Most textbooks designed for a one-year course in mathematical statistics cover probability in the first few chapters as preparation for the statistics to come. This book in some ways resembles the first part of such textbooks: it's all probability, no statistics. But it does the probability more fully than usual, spending lots of time on motivation, explanation, and rigorous development of the mathematics. All the famous examples are presented, sometimes in the exercises: Simpson's paradox; the two-envelope paradox (including a continuous variable version in which it paradoxically pays to sometimes switch envelopes); the St. Petersburg paradox; the problem of three people trying to guess the color of their hats; and the problem of the careless hatcheck person (here called the secretary problem). There are other fascinating but less familiar examples, such as a counterintuitive result on random networks, illustrated on the cover of the book, with a very clever proof. Although the author assumes only calculus through multiple integration, he tries to bring the reader to the point of understanding why measure theory (alluded to without any details) is necessary for probability to be a fully developed field of mathematics.

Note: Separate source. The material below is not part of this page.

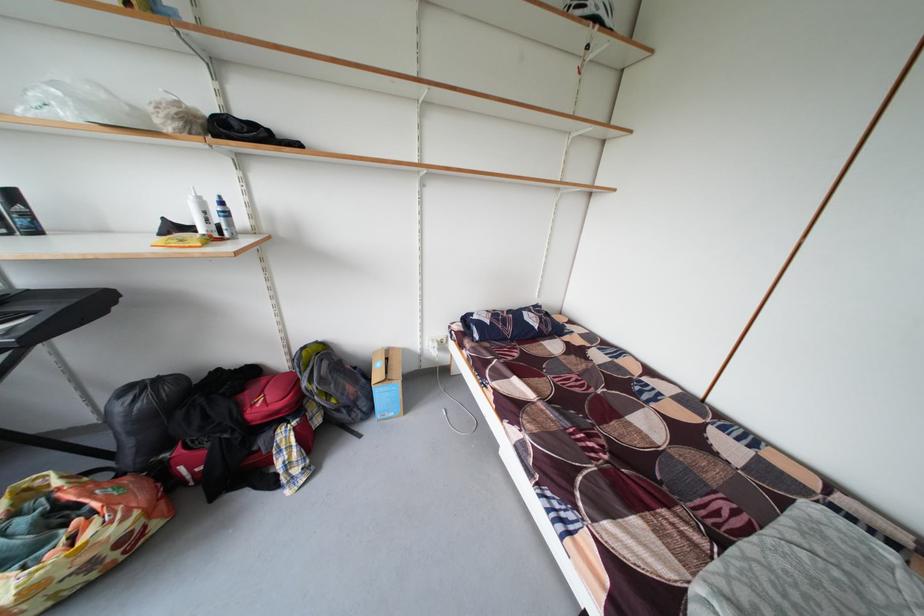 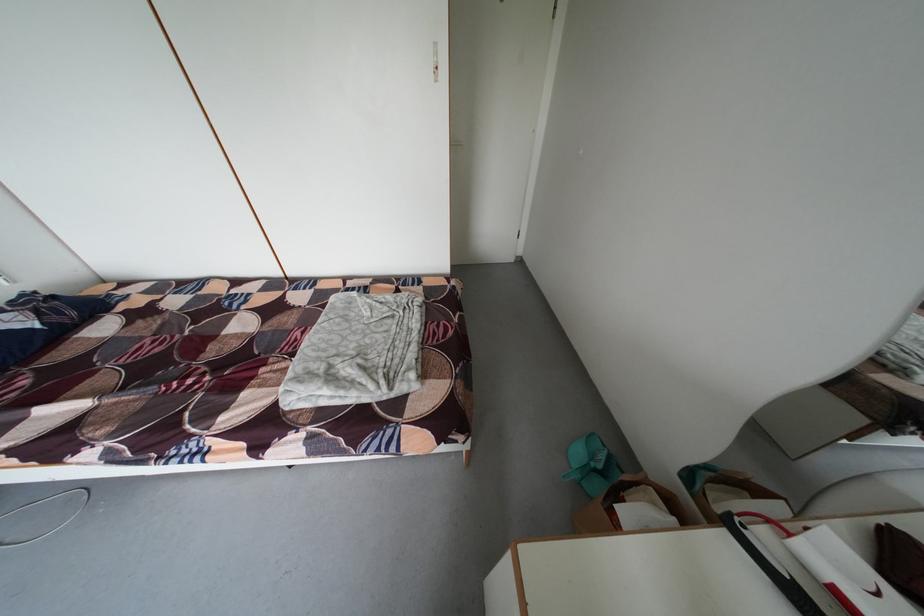 Where in the second image is the point corresponding to pixel 735 512 from the first image?

(309, 339)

The first four chapters cover discrete probability. The first two include the usual topics of conditional probability, independence, Bayes' Theorem, random variables, expectation, and generating functions. Chapter 3 discusses random walks, not a standard topic in mathematical statistics texts. One result from this chapter is used in the next chapter (Limit Theorems) to prove a special case of the Central Limit Theorem in which all the random variables have the value 1 or -1. Chapter 4 also contains the first of many laws of large numbers included in the book.

Before launching into continuous probability in the following chapters, the author provides a short chapter titled "Intermezzo," in which he explains why discrete probability is not enough for many purposes. He discusses uncountable infinities and even the Banach-Tarskii paradox in very general terms.

The second part of the book begins with Chapter 5, where the author extends the ideas of the first four chapters to continuous random variables, univariate and multivariate. There is some discussion of random variables that are mixed continuous-discrete, as well as one example of a random vector that is neither continuous nor discrete nor mixed. Situations with infinitely many repetitions of an experiment are considered in Chapter 6. Returning to the random walks introduced in Chapter 3, the author shows that in a one-dimensional random walk, the probability of returning to the start is 1. The Poisson process is discussed in much greater detail in Chapter 7 than in the brief introduction to the Poisson distribution in Chapter 2.

Chapter 8 features another law of large numbers, but the high point is the Central Limit Theorem, presented here in the form usually seen in undergraduate textbooks, and proven using characteristic functions. Chapter 9, entitled "Extending the Possibilities," introduces sigma algebras and motivates further measure-theoretic study of probability.

There are two types of exercises: those scattered throughout the text, and those at the end of the chapter. The first type usually ask the reader to verify a result or finish a proof. (My favorite, after the proof of a lemma in Chapter 7, simply states: "Make sure you really understand this.") The second type contain further examples, applications, and results, but tend to be plentiful only in the chapters with the standard material, and sparse in the chapters that take interesting detours or focus on theorems. Specifically, Chapters 1, 2, and 5 have 36, 41, and 40 exercises, respectively, while Chapters 3, 4, 6, 7, 8 and 9 have three, two, six, nine, eight, and none, respectively. There is one page of answers to some of the exercises in an appendix.

The exposition is usually clear and eloquent. One exception is an abstruse example on p. 98 which tries to motivate the Cauchy distribution. It desperately needs a figure to be intelligible. The notation is usually clear, except on p. 110 when the notation for an indicator function is used, after being defined 58 pages earlier and not used in between.

Overall, this is a five-star book on probability that could be used as a textbook or as a supplement. Another well-known book in this niche is *A First Course in Probability*, by Sheldon Ross, but this book is much smaller and cheaper.

Raymond N. Greenwell (matrng@hofstra.edu) is Professor of Mathematics at Hofstra University in Hempstead, New York. His research interests include applied mathematics and statistics, and he is coauthor of the texts Finite Mathematics and Calculus with Applications, both published by Addison Wesley.